ZNHIT3 Regulates Translation to Ensure Cell Lineage Differentiation in Mouse Preimplantation Development [SMARMseq]

Upon fertilization, the mouse zygotic genome is activated and maternal RNAs as well as proteins are degraded. Early developmental programs are built on proteins encoded by zygotic mouse genes that are needed to guide early cell fate commitment. The box C/D snoRNA ribonucleoprotein (snoRNP) complex is required for rRNA biogenesis, ribosome assembly and pre-mRNA splicing essential for protein translation. Zinc finger, HIT type 3 (encoded by Znhit3) is previously identified as a component in the assembly of the box C/D snoRNP complex.
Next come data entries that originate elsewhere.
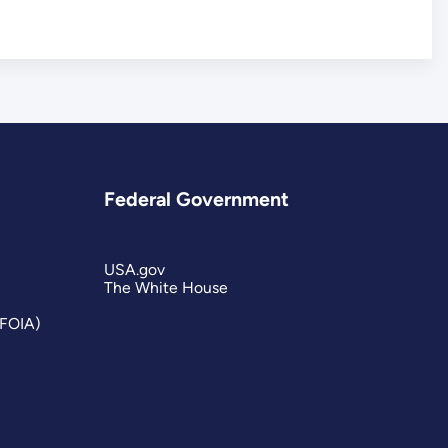
Federal Government
USA.gov
The White House
(FOIA)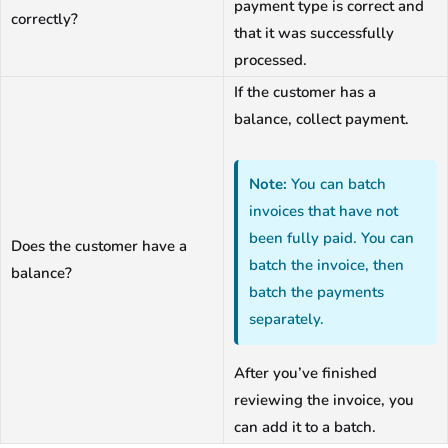
payment type is correct and
correctly?
that it was successfully
processed.
If the customer has a
balance, collect payment.
Note:
You can batch
invoices that have not
been fully paid. You can
Does the customer have a
batch the invoice, then
balance?
batch the payments
separately.
After you’ve finished
reviewing the invoice, you
can add it to a batch.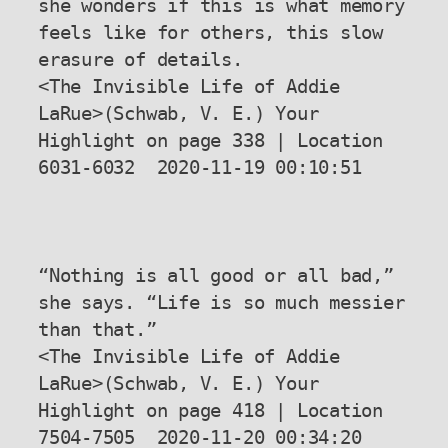
she wonders if this is what memory 
feels like for others, this slow 
erasure of details.

<The Invisible Life of Addie 
LaRue>(Schwab, V. E.) Your 
Highlight on page 338 | Location 
6031-6032  2020-11-19 00:10:51

“Nothing is all good or all bad,” 
she says. “Life is so much messier 
than that.”

<The Invisible Life of Addie 
LaRue>(Schwab, V. E.) Your 
Highlight on page 418 | Location 
7504-7505  2020-11-20 00:34:20
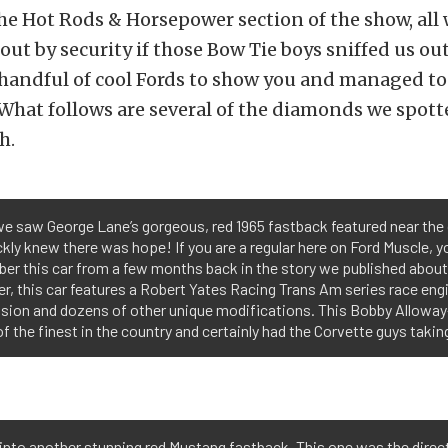
e Hot Rods & Horsepower section of the show, all 
out by security if those Bow Tie boys sniffed us out
 handful of cool Fords to show you and managed to
 What follows are several of the diamonds we spott
h.
e saw George Lane’s gorgeous, red 1965 fastback featured near the 
kly knew there was hope! If you are a regular here on Ford Muscle, yo
r this car from a few months back in the story we published about 
r, this car features a Robert Yates Racing Trans Am series race engin
sion and dozens of other unique modifications. This Bobby Alloway
of the finest in the country and certainly had the Corvette guys taki
into another stunning red Mustang fastback. This one was the direc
Using gene-edited mice, it identifies Znhit3 as an early embryonic gene whose ablation reduces protein translation and prevents mouse embryos development beyond the morula stage. The absence of ZNHIT3 leads to decreased snoRNA and rRNA abundance which causes defects of ribosomes and mRNA splicing. Microinjection of Znhit3 cRNA partially rescues the phenotype and confirms that ZNHIT3 is required for mRNA translation during preimplantation development. Overall design: To explore changes of rRNA 2'-O-methylation in mouse embryos caused by Znhit3 ablation, embryos were collected after intercross of Znhit3+/- breeders and examined with a modified Ribo-meth sequencing method.